Любимое дерево? — Баобаб.
Любимый аромат? — Запах пороха.
Любимый писатель? — Фенимор Купер.
Кем бы я хотел быть? — Вильгельмом Теллем…

 
   И вся аптека единодушно восклицала: «Это Тартарен!»
   Представьте же себе теперь, как он был счастлив и как билось у него сердце, когда он подходил к часовне, которую воздвиг в память Вильгельма Телля благодарный народ! Ему казалось, что сам Вильгельм Телль, с луком и стрелами, весь еще пропитанный озерной водой, сейчас отворит ему дверь.
   — Сюда нельзя!.. Я тут работаю… Сегодня музей закрыт… — раздался в часовне громкий голос, еще усиленный гулкими сводами.
   — Член Французской академии Астье-Рею!
   — Профессор Шванталер!..
   — Тартарен из Тараскона!..
   В стрельчатом окне над порталом показался взобравшийся сюда по лесам и видный почти до пояса живописец в рабочей блузе, с палитрой в руке.
   — Мой famulus [прислужник (лат.)] сейчас вам отворит, господа, — сказал он почтительно.
   «Я так и знал, ей-ей! — подумал Тартарен. — Мне надо было только назвать себя».

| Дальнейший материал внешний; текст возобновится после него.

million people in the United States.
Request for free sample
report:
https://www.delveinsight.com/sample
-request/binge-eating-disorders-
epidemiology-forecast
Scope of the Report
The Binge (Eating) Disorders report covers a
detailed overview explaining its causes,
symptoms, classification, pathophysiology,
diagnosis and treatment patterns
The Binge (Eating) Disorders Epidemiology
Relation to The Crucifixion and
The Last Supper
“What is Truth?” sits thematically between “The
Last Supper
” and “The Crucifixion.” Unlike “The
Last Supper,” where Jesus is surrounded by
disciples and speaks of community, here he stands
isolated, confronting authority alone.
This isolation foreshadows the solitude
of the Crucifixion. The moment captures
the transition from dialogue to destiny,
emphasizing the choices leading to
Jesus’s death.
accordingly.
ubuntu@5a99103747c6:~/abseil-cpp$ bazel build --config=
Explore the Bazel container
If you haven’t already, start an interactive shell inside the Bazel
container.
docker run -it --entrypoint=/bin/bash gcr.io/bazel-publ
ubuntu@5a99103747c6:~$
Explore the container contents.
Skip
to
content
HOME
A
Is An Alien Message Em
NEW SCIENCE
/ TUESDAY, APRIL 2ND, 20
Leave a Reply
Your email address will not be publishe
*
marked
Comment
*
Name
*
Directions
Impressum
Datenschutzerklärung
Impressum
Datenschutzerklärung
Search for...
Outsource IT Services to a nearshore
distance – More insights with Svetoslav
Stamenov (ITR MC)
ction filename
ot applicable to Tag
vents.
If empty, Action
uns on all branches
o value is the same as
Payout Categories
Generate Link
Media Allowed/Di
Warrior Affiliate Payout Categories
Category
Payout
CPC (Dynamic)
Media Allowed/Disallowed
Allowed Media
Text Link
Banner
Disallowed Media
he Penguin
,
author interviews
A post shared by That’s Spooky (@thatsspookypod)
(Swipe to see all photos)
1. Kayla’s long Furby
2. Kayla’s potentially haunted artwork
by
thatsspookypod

   Тем не менее он из деликатности уступил дорогу другим и скромно вошел в часовню последним.
   Живописец, красавец мужчина с шапкой золотых волос, придававших ему сходство с художником эпохи Возрождения, встретил посетителей, стоя на приставной лестнице, которая вела на леса, устроенные для росписи верхней части часовни. Фрески, изображавшие главные эпизоды жизни Вильгельма Телля, были закончены, кроме одной, воспроизводившей сцену с яблоком на площади в Альтдорфе. Над этой сценой как раз сейчас и трудился живописец, а его юный famulus, как он его называл, с волосами архангела, с голыми руками и босыми ногами, в средневековом одеянии, позировал ему для фигуры сына Вильгельма Телля.
   Все эти исторические личности в красных, зеленых, желтых и синих одеждах, изображенные на узких улицах или под сводами древних башен больше чем в натуральную величину, чтобы их хорошо было видно снизу, вблизи производили не совсем выгодное впечатление, но так как путешественники ехали сюда восхищаться, то они выразили живописцу свое восхищение. К тому же никто из них ничего не смыслил в живописи.
   — На мой взгляд, все это очень колоритно! — изрек Астье-Рею, держа в руке саквояж.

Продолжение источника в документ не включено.